I baked this very large, rustic Italian loaf (pagnotta) a couple weeks ago from Daniel Leader’s wonderful new book, Local Breads, page 197. He states that it is to bake until almost black or charred for the most authentic loaf. I didn’t go quite that far but you can see it developed a lot of color which I always prefer in my loaves.
I generally don’t bake the large boules since there are only two of us rather I prefer to divide a larger recipe and make more loaves so I can share them. At any rate, I wanted to try the large boule and it was quite an impressive loaf. (It reminded me of a fully expanded Jiffy Pop for those of you that can relate to that visual.)

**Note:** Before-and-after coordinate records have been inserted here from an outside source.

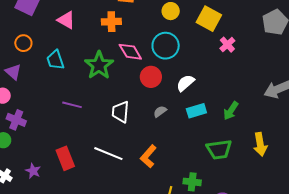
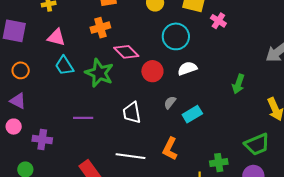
cyan circle: (166, 46) -> (176, 36), moved
cyan trapezoid: (55, 60) -> (64, 66), moved
white semicircle: (185, 83) -> (187, 68), turned 36
cyan rectangle: (196, 111) -> (192, 114), moved
purple cross: (16, 120) -> (42, 139), moved
green trapezoid: (219, 149) -> (257, 144), moved

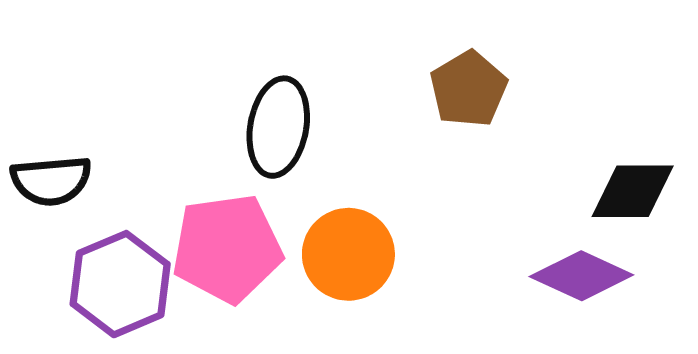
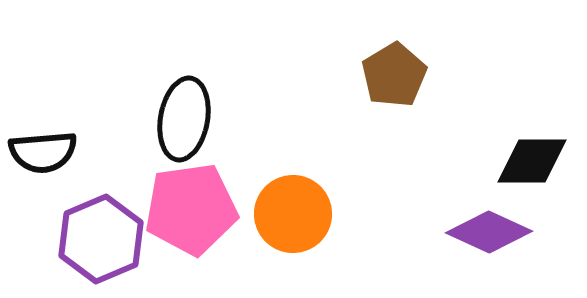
black ellipse: (278, 127) -> (184, 119), moved

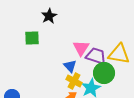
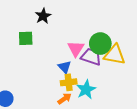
green circle: (104, 73) -> (100, 44), moved
yellow cross: (74, 81) -> (69, 82), turned -35

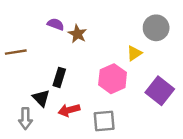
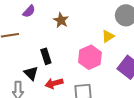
purple semicircle: (56, 24) -> (29, 11), moved, turned 112
black rectangle: (59, 77) -> (46, 56), turned -35

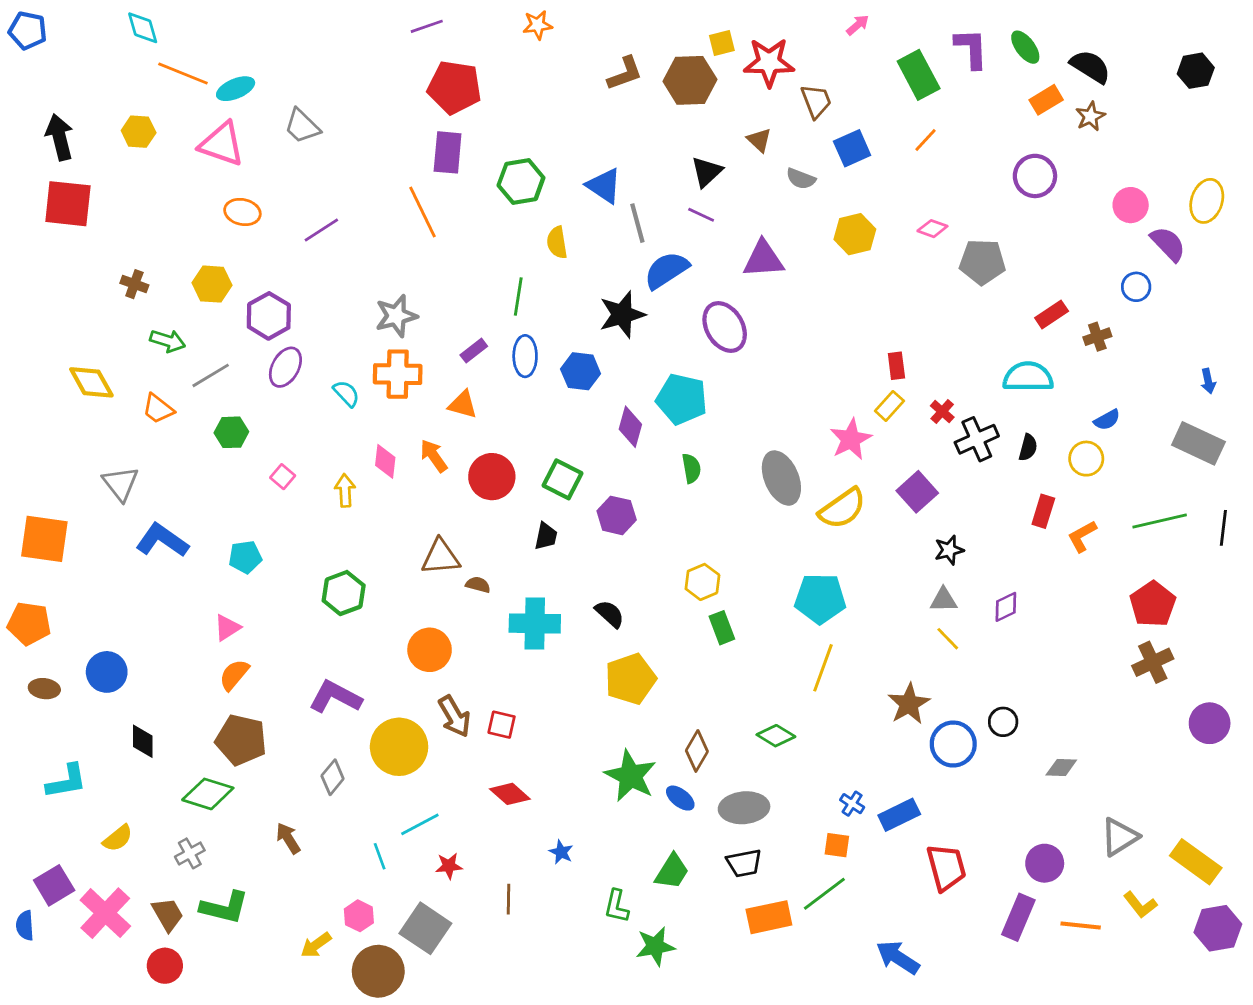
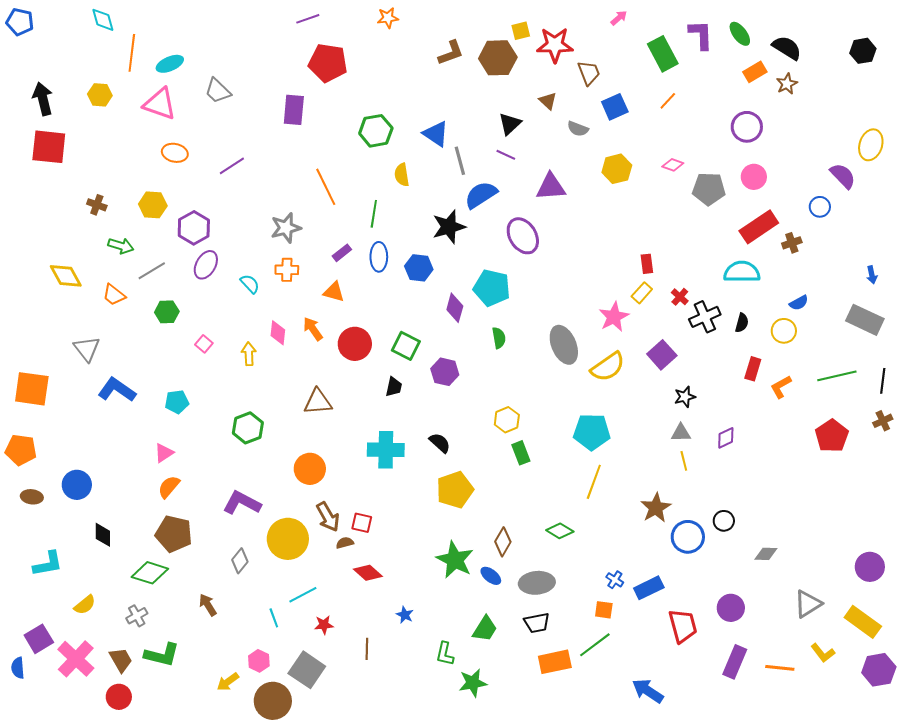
orange line: (183, 73) -> (132, 53), turned 75
purple rectangle: (448, 152) -> (294, 110), moved
pink circle: (1131, 205) -> (754, 177), moved
orange line: (423, 212) -> (326, 187), moved
red rectangle: (1052, 315) -> (759, 227), size x1.6
orange cross: (398, 374) -> (287, 270), size x0.7
brown semicircle: (478, 585) -> (345, 543), moved, turned -30
yellow line: (948, 639) -> (684, 461), turned 30
brown cross: (1153, 662) -> (883, 421), moved, size x0.7
purple circle: (1210, 723) -> (870, 567), moved
purple circle: (1045, 863) -> (731, 608), moved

It is renowned in Italy for its great keeping quality, staying fresh up to 7 days. Unfortunately, ours was not entirely eaten, I hate to admit, but it did allow me to see just how long it stays moist and fresh as is its reputation. Nearly 10 days after baking it I was shocked to see that the bread still appeared very moist and had no signs of mold having been kept at room temperature in a KAF bread bag.
The recipe uses a biga naturale which Leader calls “Italian sourdough” and also uses a very small amount of commercial yeast. I’m not sure why the instant yeast is there but that is the recipe. I do not add commercial yeast to my sourdoughs but I wanted to bake it the first time following the recipe. I would really like to try it again without the addition of the instant yeast to see what happens.
The flour in the recipe, except for the sourdough, is all high gluten for which I used Sir Lancelot high gluten flour. The bran sprinkled on the top makes a really beautiful loaf although it is very messy to cut but very well worth it. I would like to incorporate that in other loaves for the beautiful texture it creates.
The crumb had a beautiful color and texture.
The Genzano Country Bread was a lot of fun to bake, wonderful tasting and seems an easy recipe for a great boule. I hope you give it a try.